Si poté così avere un momento di celebrazione, di solennità, anche per noi omosessuali, visto che per noi non esiste alcun tipo di celebrazione (sia civile, sia religiosa), una liturgia che ci coinvolgeva personalmente, seppur nel ricordo del dolore e della morte subita da parte di altri omosessuali e transessuali.
Diventò poi un’occasione per poter venire maggiormente allo scoperto, farci conoscere, invitare anche le altre persone, eterosessuali, a partecipare e condividere i nostri temi. In questo, noi siamo stati favoriti dal fatto che il gruppo è ospitato dalla comunità valdese di Rimini, che ci ha accolti senza le preclusioni o limitazioni che si incontrano di solito nell’ipertimoroso ambiente cattolico.
Alle nostre veglie hanno partecipato anche eterosessuali, e cattolici, che ci conoscono personalmente e ci stimano. Tramite le nostre frequentazioni, ad esempio il gruppo emiliano-romagnolo di Noi Siamo Chiesa, abbiamo potuto ripetere questa celebrazione in casa cattolica, a Bologna.
Ho notato che, grazie a questi incontri di preghiera, un maggior numero di persone non omosessuali e non facenti parte dei nostri gruppi si sono coinvolte in prima persona nella preparazione, e hanno testimoniato il messaggio positivo, che cioè è possibile superare gli stereotipi ed accogliere le persone con diverso orientamento sessuale o in transizione di genere.
Certo, non è sufficiente partecipare ad una veglia di preghiera perché il cambiamento magicamente si realizzi, ci vuole anche costanza e presenza degli uni (omosessuali e transessuali) con gli altri (eterosessuali) e l’integrazione incomincia a farsi strada. Noi l’abbiamo potuto constatare. Però il momento di preghiera facilita molto questo incontro.

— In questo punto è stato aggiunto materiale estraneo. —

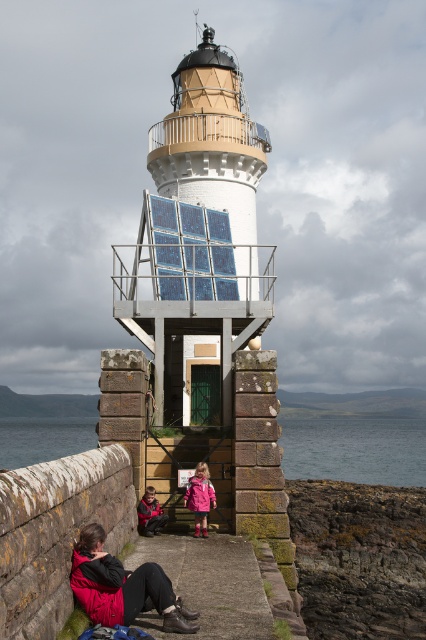 Question: Can you confirm if pink matte jacket at lower center is bigger than matte black jacket at lower left?

Choices:
 (A) no
 (B) yes

Answer: (B)

Question: Estimate the real-world distances between objects in this image. Which object is closer to the matte black jacket at lower left?

Choices:
 (A) pink matte jacket at lower center
 (B) matte pink jacket at lower left

Answer: (A)

Question: Does blue water at lower center have a smaller size compared to matte black jacket at lower left?

Choices:
 (A) no
 (B) yes

Answer: (A)

Question: Which of the following is the farthest from the observer?

Choices:
 (A) pink matte jacket at lower center
 (B) matte black jacket at lower left
 (C) matte pink jacket at lower left
 (D) blue water at lower center

Answer: (D)

Question: Is pink matte jacket at lower center to the right of matte black jacket at lower left from the viewer's perspective?

Choices:
 (A) no
 (B) yes

Answer: (B)

Question: Considering the real-world distances, which object is closest to the pink matte jacket at lower center?

Choices:
 (A) blue water at lower center
 (B) matte black jacket at lower left
 (C) matte pink jacket at lower left

Answer: (B) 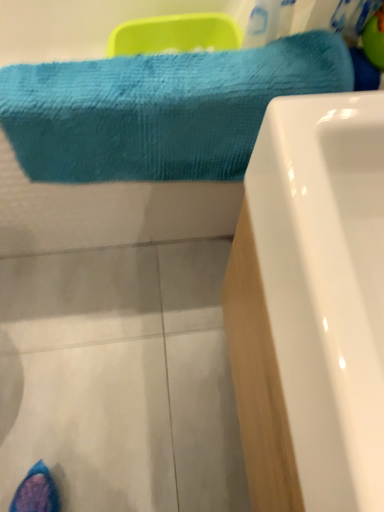 This screenshot has width=384, height=512. I want to click on white glossy bathtub at lower right, so click(x=311, y=306).

What do you see at coordinates (311, 306) in the screenshot?
I see `white glossy bathtub at lower right` at bounding box center [311, 306].

This screenshot has width=384, height=512. Describe the element at coordinates (160, 109) in the screenshot. I see `turquoise textured towel at upper left` at that location.

The width and height of the screenshot is (384, 512). I want to click on turquoise textured towel at upper left, so click(160, 109).

What are the coordinates of `white glossy bathtub at lower right` in the screenshot? It's located at (311, 306).

In the image, is turquoise textured towel at upper left on the left side or the right side of white glossy bathtub at lower right?

Clearly, turquoise textured towel at upper left is on the left of white glossy bathtub at lower right in the image.

In the image, is turquoise textured towel at upper left positioned in front of or behind white glossy bathtub at lower right?

turquoise textured towel at upper left is behind white glossy bathtub at lower right.

Is point (74, 75) closer or farther from the camera than point (310, 269)?

Clearly, point (74, 75) is more distant from the camera than point (310, 269).

From the image's perspective, would you say turquoise textured towel at upper left is positioned over white glossy bathtub at lower right?

Yes, from the image's perspective, turquoise textured towel at upper left is over white glossy bathtub at lower right.

From a real-world perspective, who is located lower, turquoise textured towel at upper left or white glossy bathtub at lower right?

white glossy bathtub at lower right, from a real-world perspective.

Which of these two, turquoise textured towel at upper left or white glossy bathtub at lower right, is wider?

Wider between the two is turquoise textured towel at upper left.

Which of these two, turquoise textured towel at upper left or white glossy bathtub at lower right, stands taller?

white glossy bathtub at lower right is taller.

Based on their sizes in the image, would you say turquoise textured towel at upper left is bigger or smaller than white glossy bathtub at lower right?

Considering their sizes, turquoise textured towel at upper left takes up less space than white glossy bathtub at lower right.

Would you say turquoise textured towel at upper left is outside white glossy bathtub at lower right?

turquoise textured towel at upper left is positioned outside white glossy bathtub at lower right.

Is turquoise textured towel at upper left next to white glossy bathtub at lower right and touching it?

No, turquoise textured towel at upper left is not beside white glossy bathtub at lower right.

Is turquoise textured towel at upper left facing away from white glossy bathtub at lower right?

That's not correct — turquoise textured towel at upper left is not looking away from white glossy bathtub at lower right.

Image resolution: width=384 pixels, height=512 pixels. Identify the location of towel behind the white glossy bathtub at lower right. (160, 109).

Which object is positioned more to the left, white glossy bathtub at lower right or turquoise textured towel at upper left?

turquoise textured towel at upper left is more to the left.

Which object is further away from the camera taking this photo, white glossy bathtub at lower right or turquoise textured towel at upper left?

turquoise textured towel at upper left is further away from the camera.

Does point (326, 150) come in front of point (171, 89)?

Yes.

From the image's perspective, is white glossy bathtub at lower right above or below turquoise textured towel at upper left?

Clearly, from the image's perspective, white glossy bathtub at lower right is below turquoise textured towel at upper left.

From a real-world perspective, which is physically above, white glossy bathtub at lower right or turquoise textured towel at upper left?

turquoise textured towel at upper left, from a real-world perspective.

Which object is wider, white glossy bathtub at lower right or turquoise textured towel at upper left?

turquoise textured towel at upper left is wider.

Considering the relative sizes of white glossy bathtub at lower right and turquoise textured towel at upper left in the image provided, is white glossy bathtub at lower right taller than turquoise textured towel at upper left?

Yes, white glossy bathtub at lower right is taller than turquoise textured towel at upper left.

Between white glossy bathtub at lower right and turquoise textured towel at upper left, which one has smaller size?

With smaller size is turquoise textured towel at upper left.

Would you say white glossy bathtub at lower right is outside turquoise textured towel at upper left?

Indeed, white glossy bathtub at lower right is completely outside turquoise textured towel at upper left.

Is white glossy bathtub at lower right not close to turquoise textured towel at upper left?

white glossy bathtub at lower right is near turquoise textured towel at upper left, not far away.

Does white glossy bathtub at lower right turn towards turquoise textured towel at upper left?

No, white glossy bathtub at lower right is not aimed at turquoise textured towel at upper left.

How different are the orientations of white glossy bathtub at lower right and turquoise textured towel at upper left in degrees?

There is a 89.9-degree angle between the facing directions of white glossy bathtub at lower right and turquoise textured towel at upper left.

What are the coordinates of `towel lying on the left of white glossy bathtub at lower right` in the screenshot? It's located at (160, 109).

You are a GUI agent. You are given a task and a screenshot of the screen. Output one action in this format:
    pyautogui.click(x=<x>, y=<y>)
    Task: Click on the towel that appears behind the white glossy bathtub at lower right
    Image resolution: width=384 pixels, height=512 pixels.
    Given the screenshot: What is the action you would take?
    pyautogui.click(x=160, y=109)

In the image, there is a turquoise textured towel at upper left. At what (x,y) coordinates should I click in order to perform the action: click on bathtub below it (from a real-world perspective). Please return your answer as a coordinate pair (x, y). Looking at the image, I should click on (311, 306). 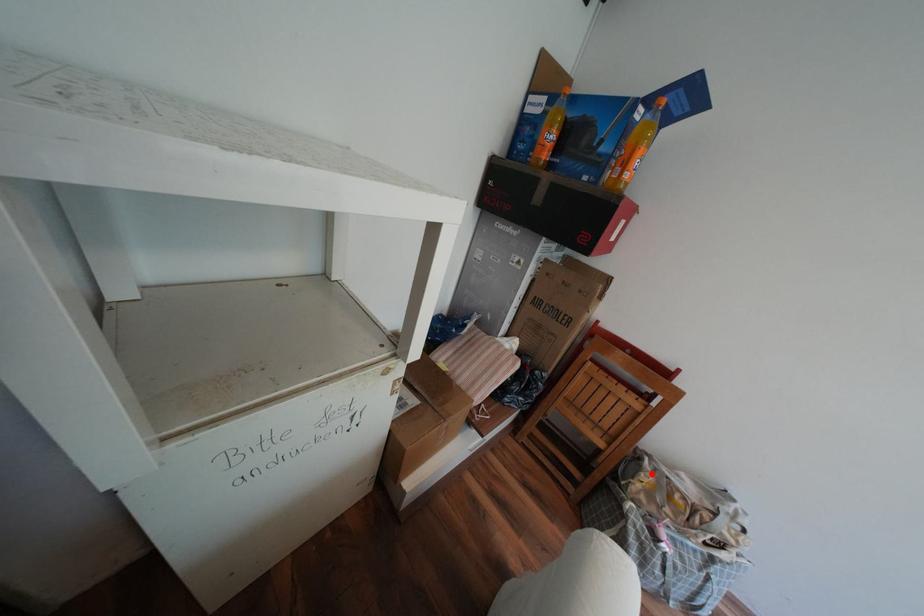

Quest’anno a Rimini, come avviene già da qualche anno, il ricordo delle vittime di omofobia e transfobia è incluso nel culto domenicale valdese (Domenica 2 giugno, Chiesa evangelica valdese in viale trento 31, ore 10:30).
Si tratta di una celebrazione di afflato ecumenico, a cui vorremmo partecipassero anche i cattolici, almeno quelli che già si pongono la questione del superamento della violenza e della discriminazione.